* [Exercise] Skip every image and restate the data word for word.

##### Exercise material

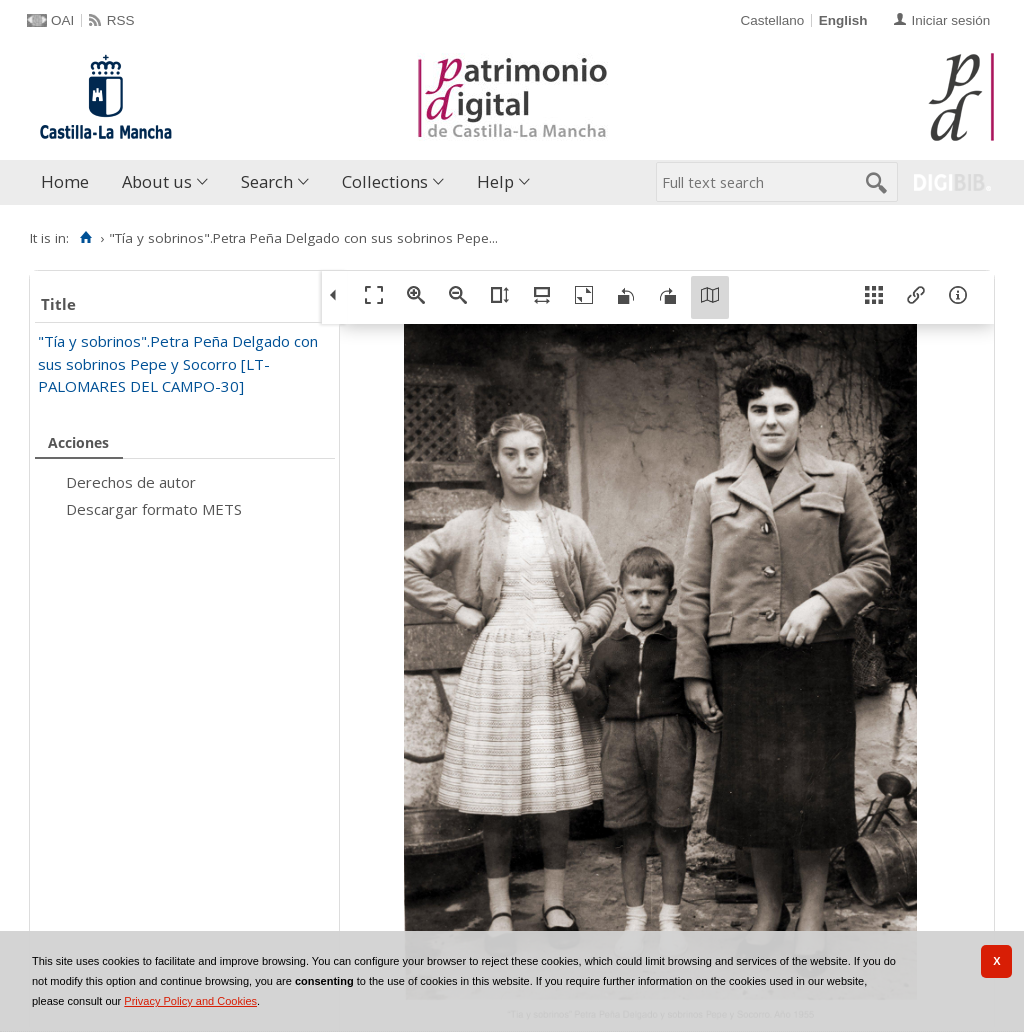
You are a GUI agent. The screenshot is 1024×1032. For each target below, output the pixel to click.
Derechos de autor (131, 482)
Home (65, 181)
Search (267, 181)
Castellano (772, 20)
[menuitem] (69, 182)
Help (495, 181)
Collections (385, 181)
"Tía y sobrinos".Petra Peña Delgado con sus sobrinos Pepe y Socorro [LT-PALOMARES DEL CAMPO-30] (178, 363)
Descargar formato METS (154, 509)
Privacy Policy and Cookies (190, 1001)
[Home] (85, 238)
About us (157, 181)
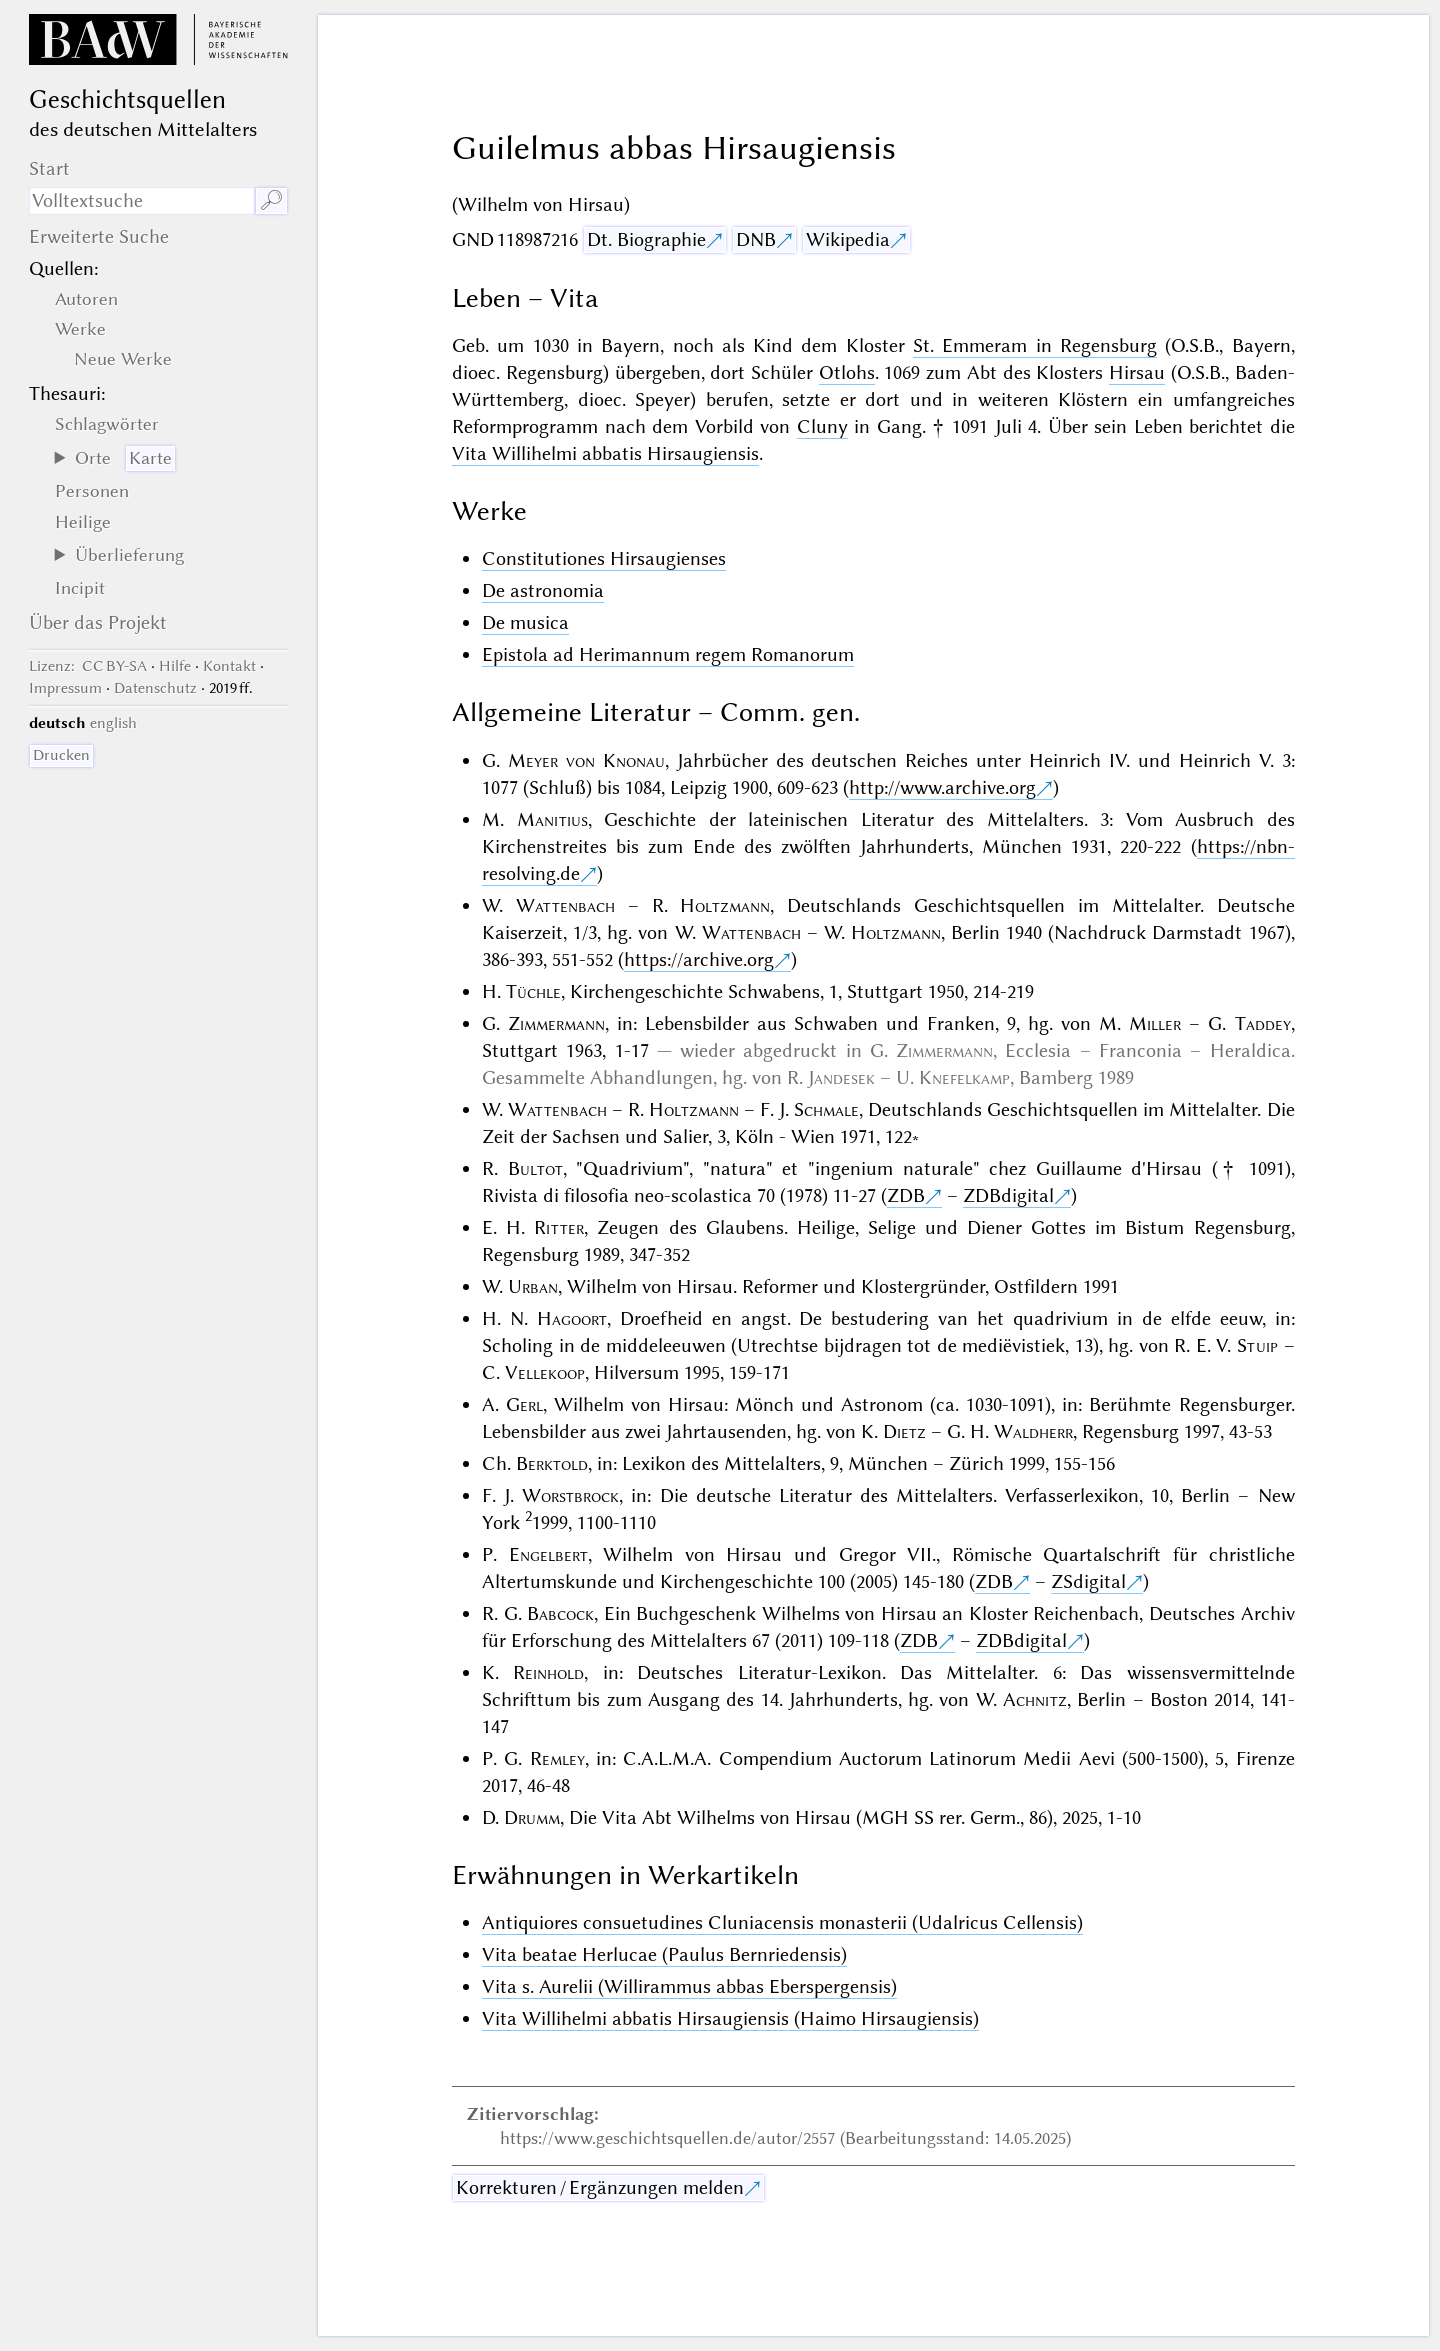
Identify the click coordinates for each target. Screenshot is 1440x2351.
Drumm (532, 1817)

##########

* [Task output]
You are a GUI agent. The screenshot is 1024×1032. For each target below, output the pixel to click.
Derechos de autor (131, 482)
Home (65, 181)
Search (267, 181)
Castellano (772, 20)
[menuitem] (69, 182)
Help (495, 181)
Collections (385, 181)
"Tía y sobrinos".Petra Peña Delgado con sus sobrinos Pepe y Socorro [LT-PALOMARES DEL CAMPO-30] (178, 363)
Descargar formato METS (154, 509)
Privacy Policy and Cookies (190, 1001)
[Home] (85, 238)
About us (157, 181)
Identify the click coordinates for each target. Screenshot is 1440x2351.
Drumm (532, 1817)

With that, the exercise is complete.